Severe abuse and children being shot to death. The brutal abuse is taking place in a mine with close links to the Swedish Export Credit Board. The state agency’s multi-billion subsidy goes to a mine, whose main owner is notorious for its brutal guards.
– It’s awful. It was a level of horror that I was not prepared for, says Tommy Jensen, professor of business administration.

The video clip is brutal. The guard with automatic weapons on his back raises his arm and lets the rough rope whip the men to the ground. The guard strikes again and again while foremen from the mining company laugh and seem to instruct him to continue. The men on the ground scream in pain.

The next clip is even worse. Desperate people scream out their shock and despair. On the ground lie two dead children, shot to death by the mining company’s guards. The dead children are Kasongo, 13 years old, and Banza, 16 years old.

Both incidents occurred in Congo-Kinshasa’s notorious mining district, at a mine owned by the Chinese company Zijin.
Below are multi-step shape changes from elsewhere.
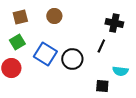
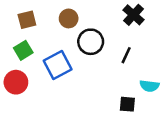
black cross: (114, 23) -> (134, 15), moved, turned 30
blue square: (45, 54) -> (58, 65), turned 30
black circle: (72, 59) -> (91, 42), moved

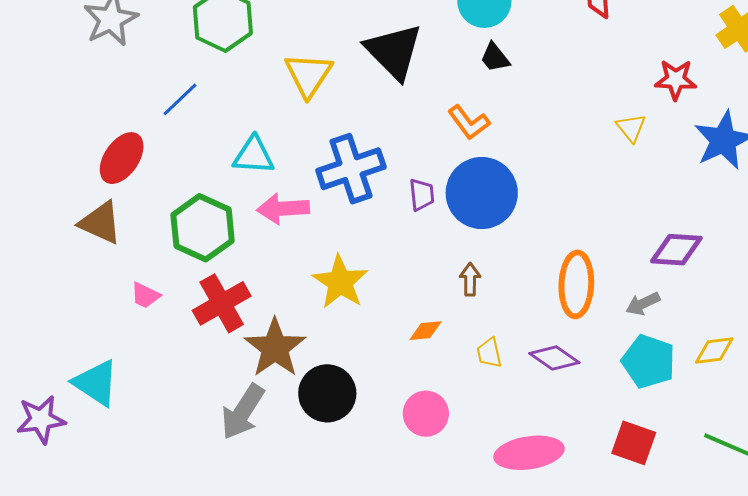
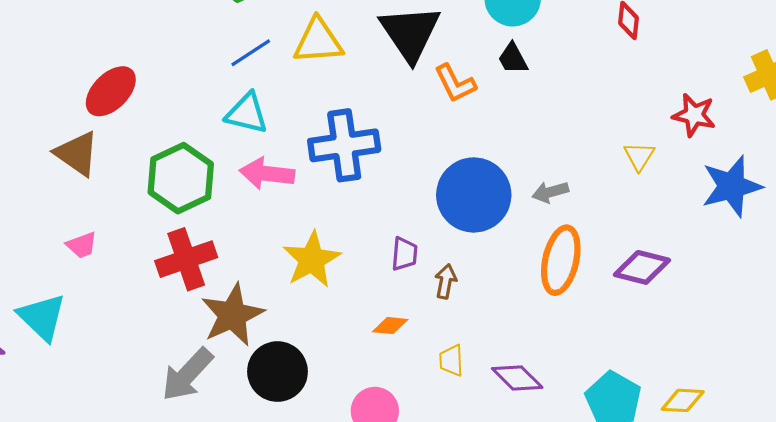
yellow triangle: (308, 75) -> (318, 41), turned 42
blue line: (180, 99) -> (251, 53), moved
orange L-shape: (469, 122) -> (455, 83), moved
purple trapezoid: (422, 195) -> (404, 254), moved
purple diamond: (676, 250) -> (642, 267), moved
orange ellipse: (576, 284) -> (561, 260), moved
pink trapezoid: (145, 295) -> (82, 245), moved, turned -56
gray arrow: (643, 304) -> (550, 192), moved

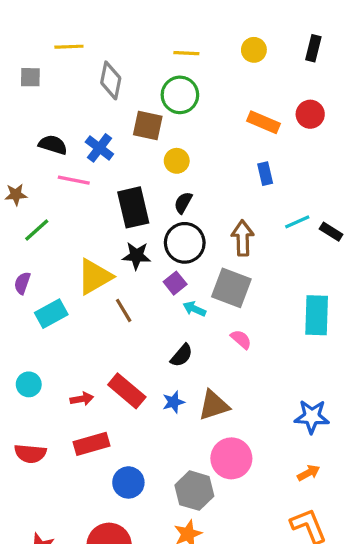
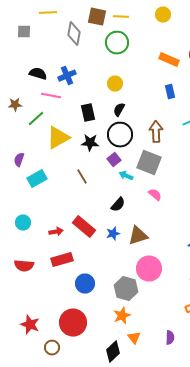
brown square: (148, 125) -> (97, 17), moved
blue cross: (99, 148) -> (67, 76), turned 30
black rectangle: (133, 207) -> (88, 113), size x0.7
green line: (37, 230) -> (36, 119), moved
yellow triangle: (95, 277) -> (58, 138), moved

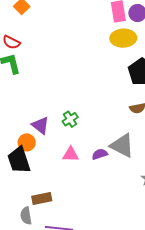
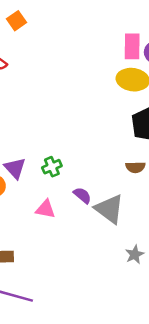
purple semicircle: (100, 154) -> (82, 195), moved, turned 49

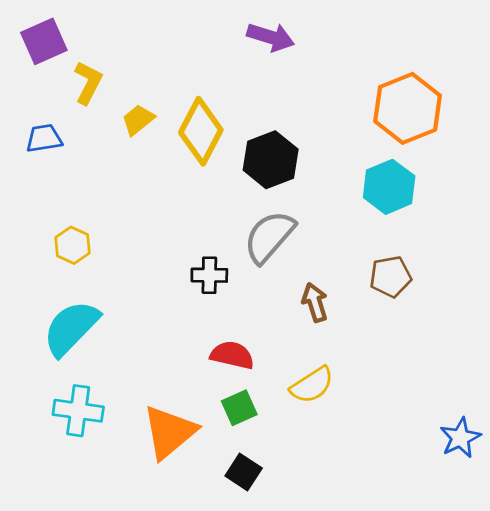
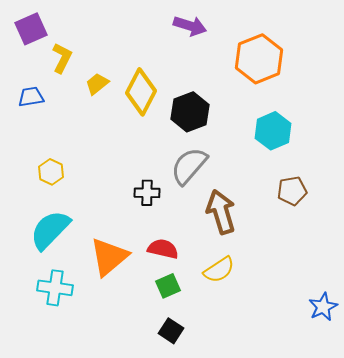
orange hexagon: (408, 108) -> (259, 59), moved
brown pentagon: (390, 277) -> (292, 191), moved
brown arrow: (315, 302) -> (221, 212), size x1.6
orange triangle: (169, 432) -> (109, 257), moved

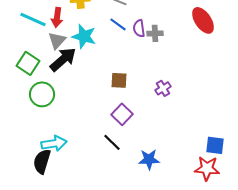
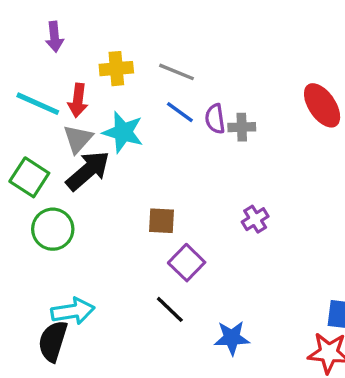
brown square: (119, 80) -> (161, 221), moved

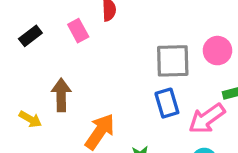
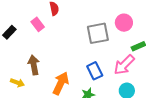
blue rectangle: (167, 103) -> (95, 71), moved

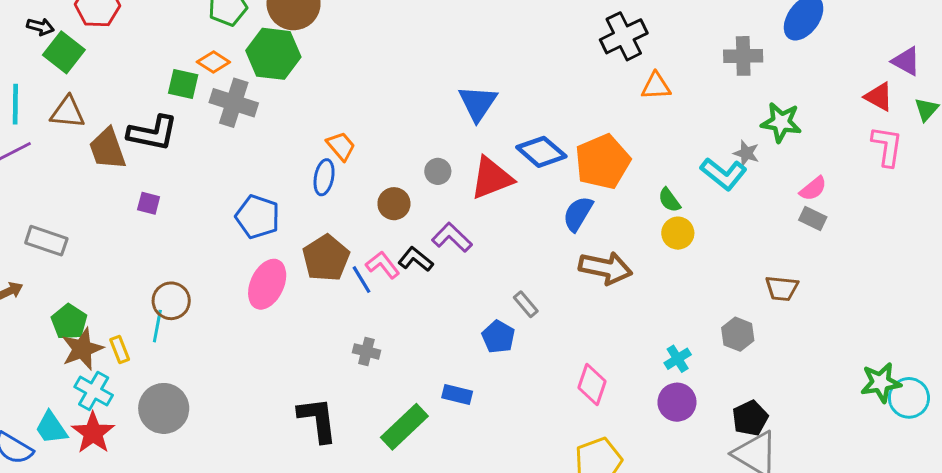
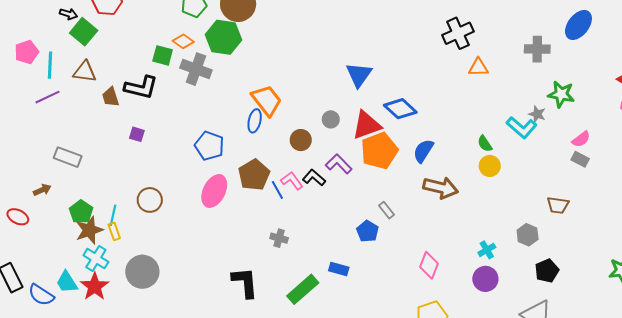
orange trapezoid: (341, 146) -> (267, 100), size x1.6
brown trapezoid: (107, 149) -> (111, 97), size x0.7
orange pentagon: (603, 162) -> (379, 151), moved
cyan line: (157, 326) -> (113, 215), moved
black pentagon: (750, 418) -> (547, 271), moved

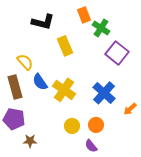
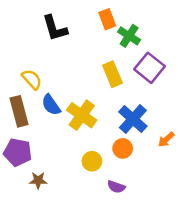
black L-shape: (43, 22) -> (55, 28), turned 60
yellow rectangle: (65, 46) -> (112, 74), moved
orange circle: (96, 125) -> (123, 148), moved
purple semicircle: (91, 146) -> (116, 187), turned -32

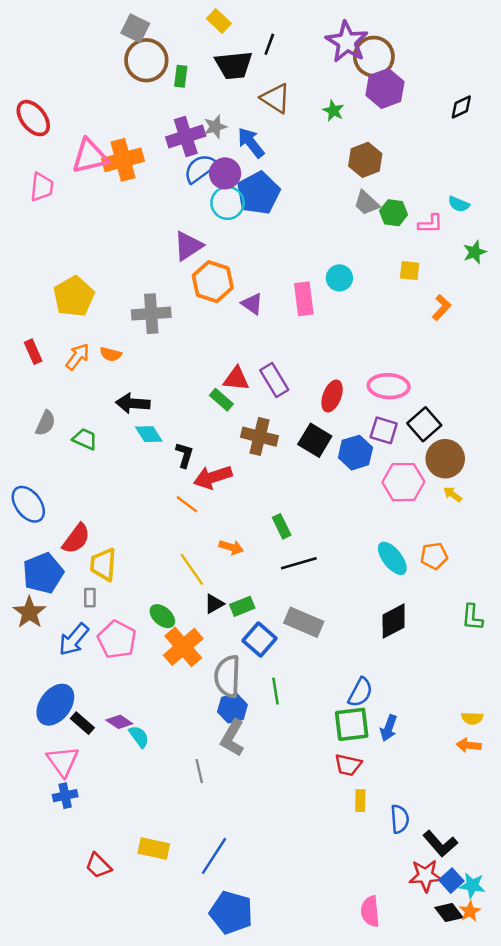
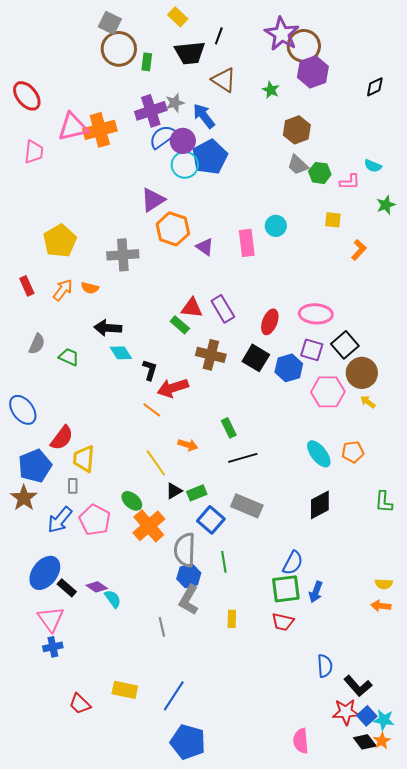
yellow rectangle: (360, 801) -> (232, 619), moved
Credit guarantees of close to two million

Two miles away is the newer Kamoa copper mine. In that mine too, Zijin is the main owner. The mine is supported by the Swedish Export Credit Board. The state authority has issued credit guarantees of almost two billion kroner in a large deal where Kamoa Copper bought Swedish mining equipment. Sellers of the equipment are Swedish Sandvik and Epiroc.

Kalla Fakta’s investigation shows that the Swedish authorities received warnings before the deal that the mining companies’ guards are notorious for gross abuse of the population.

– If you sit in an authority and get the warning signals before you approve this, I think it’s almost scandalous, says Tommy Jensen, professor of business administration at Stockholm University.

Shot to death two months earlier

The two children were shot to death by Kamoa’s main owner Zijin two months before the Export Credit Board’s director general and board approved the billion-dollar guarantees.

The Export Credit Board must only do business with companies that respect human rights. But the authority is only assessing how the Kamoa mine is doing. What their main owner Zijin does in his older mine in the area is not relevant, according to the general manager.

How do you feel about Zijin’s second mine shooting two children to death?

– Of course it sounds terrible. But we are focusing on the mine that has just started and there we judge that they have the opportunity to meet international requirements, says general manager Anna-Karin Jatko.